Indian cybersecurity firms including Indusface and Astra Security are adopting AI agents built on large language models to accelerate software vulnerability testing from days or weeks to hours, according to The Economic Times. The shift reflects growing attacker speed and AI tools’ emerging ability to identify exploits autonomously, prompting companies to adopt automated testing to keep pace with evolving threats.
Testing Time Acceleration
Large client security assessments that once required four to five days—or up to 20 days for larger applications—now complete within hours, according to Ashish Tandon, CEO of Indusface. This acceleration allows security teams to identify and address vulnerabilities more rapidly as the threat landscape evolves.
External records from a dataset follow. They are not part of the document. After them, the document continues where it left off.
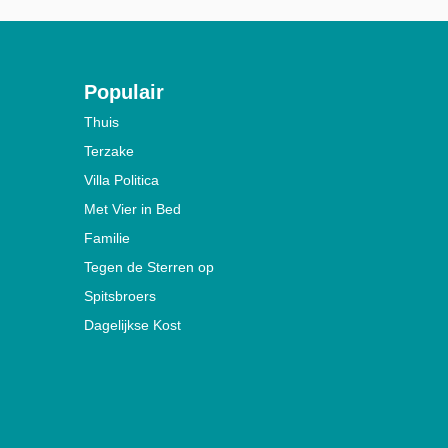
Populair
Thuis
Terzake
Villa Politica
Met Vier in Bed
Familie
Tegen de Sterren op
Spitsbroers
Dagelijkse Kost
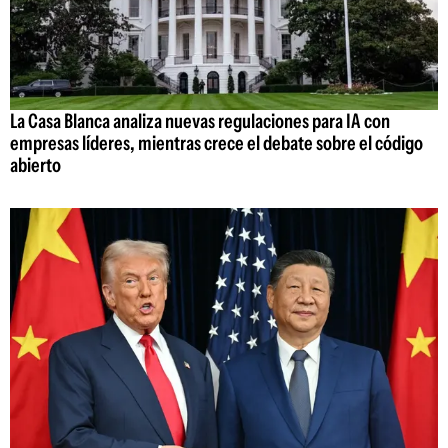
La Casa Blanca analiza nuevas regulaciones para IA con
empresas líderes, mientras crece el debate sobre el código
abierto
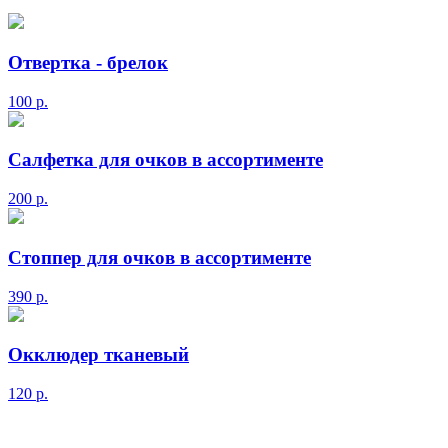
Отвертка - брелок
100
р.
Салфетка для очков в ассортименте
200
р.
Стоппер для очков в ассортименте
390
р.
Окклюдер тканевый
120
р.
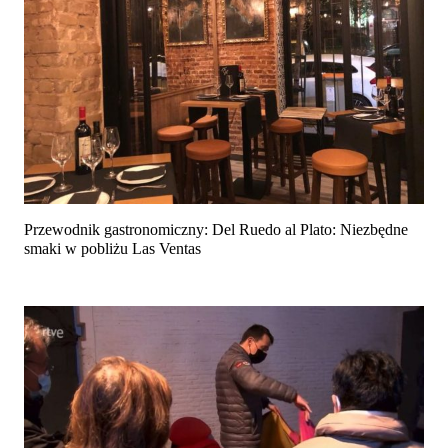
Przewodnik gastronomiczny: Del Ruedo al Plato: Niezbędne
smaki w pobliżu Las Ventas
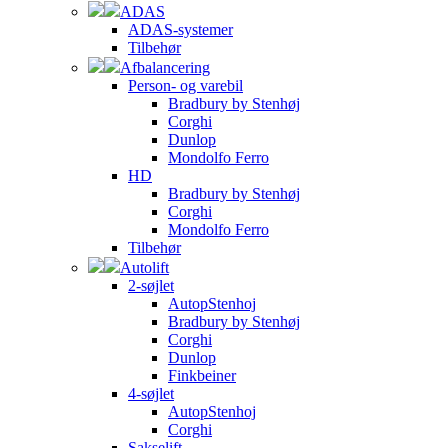
ADAS
ADAS-systemer
Tilbehør
Afbalancering
Person- og varebil
Bradbury by Stenhøj
Corghi
Dunlop
Mondolfo Ferro
HD
Bradbury by Stenhøj
Corghi
Mondolfo Ferro
Tilbehør
Autolift
2-søjlet
AutopStenhoj
Bradbury by Stenhøj
Corghi
Dunlop
Finkbeiner
4-søjlet
AutopStenhoj
Corghi
Sakselift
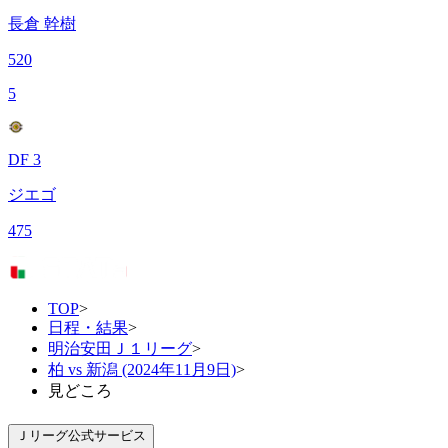
長倉 幹樹
520
5
DF 3
ジエゴ
475
TOP
>
日程・結果
>
明治安田Ｊ１リーグ
>
柏 vs 新潟 (2024年11月9日)
>
見どころ
Ｊリーグ公式サービス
Attacker Speed and Vulnerability Growth
The urgency for faster testing is underscored by emerging data on attacker capabilities. CrowdStrike reported that the average attacker breakout time fell to 48 minutes in 2025. Meanwhile, Gartner projects that annual documented vulnerabilities will exceed 1 million by 2030, compared to approximately 277,000 in 2025—a near-fourfold increase.
AI Capability Expansion
Proofpoint, which expanded operations in India last year, noted that AI agents help review thousands of threat alerts daily. This automation addresses a critical challenge: companies face tightening data regulations and a shortage of qualified security analysts. The capability extends beyond alert triage; according to Anthropic, Claude Mythos Preview identified a bug in OpenBSD, an open-source operating system, that had remained undetected for 27 years. The same model achieved a 72.4% success rate in converting known vulnerabilities into working exploits, compared to 14.4% for Opus 4.6, an earlier Anthropic model.
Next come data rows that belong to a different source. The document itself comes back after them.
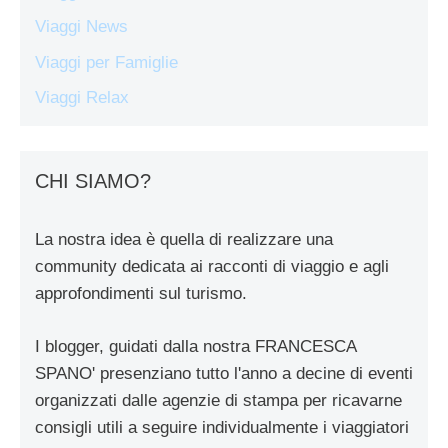
Viaggi News
Viaggi per Famiglie
Viaggi Relax
CHI SIAMO?
La nostra idea è quella di realizzare una
community dedicata ai racconti di viaggio e agli
approfondimenti sul turismo.
I blogger, guidati dalla nostra FRANCESCA
SPANO' presenziano tutto l'anno a decine di eventi
organizzati dalle agenzie di stampa per ricavarne
consigli utili a seguire individualmente i viaggiatori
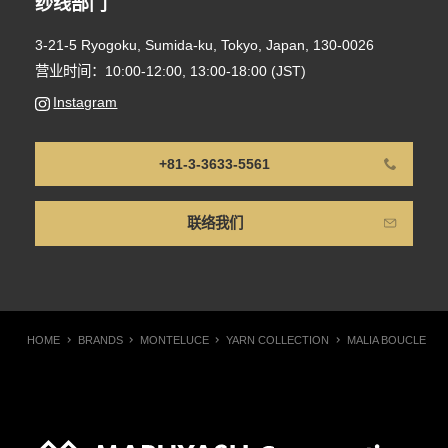
纱线部门
3-21-5 Ryogoku, Sumida-ku, Tokyo, Japan, 130-0026
营业时间：10:00-12:00, 13:00-18:00 (JST)
Instagram
+81-3-3633-5561
联络我们
HOME
BRANDS
MONTELUCE
YARN COLLECTION
MALIA BOUCLE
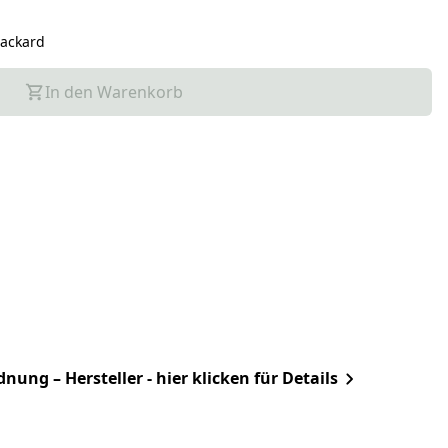
Packard
In den Warenkorb
ung – Hersteller - hier klicken für Details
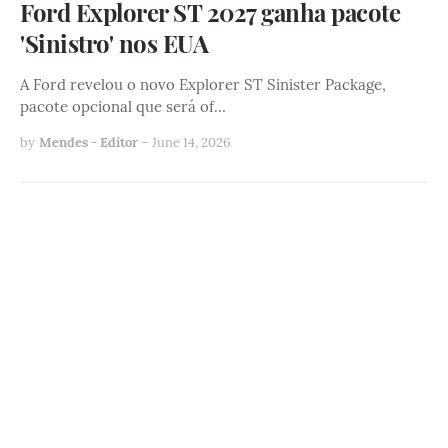
Ford Explorer ST 2027 ganha pacote
'Sinistro' nos EUA
A Ford revelou o novo Explorer ST Sinister Package,
pacote opcional que será of…
by
Mendes - Editor
-
June 14, 2026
Remediation and Organizational Disparity
While AI accelerates vulnerability discovery, remediation—the process of fixing security issues—remains a bottleneck requiring human review and approval. According to Arctic Wolf, a cybersecurity company, 76% of compromises in its incident response cases involved one or more of 10 known vulnerabilities for which patches were available before exploitation. This gap may widen across the security landscape: larger enterprises equipped with AI-driven detection and remediation capabilities may outpace smaller organizations lacking sufficient staff or budget to manage the volume of identified vulnerabilities.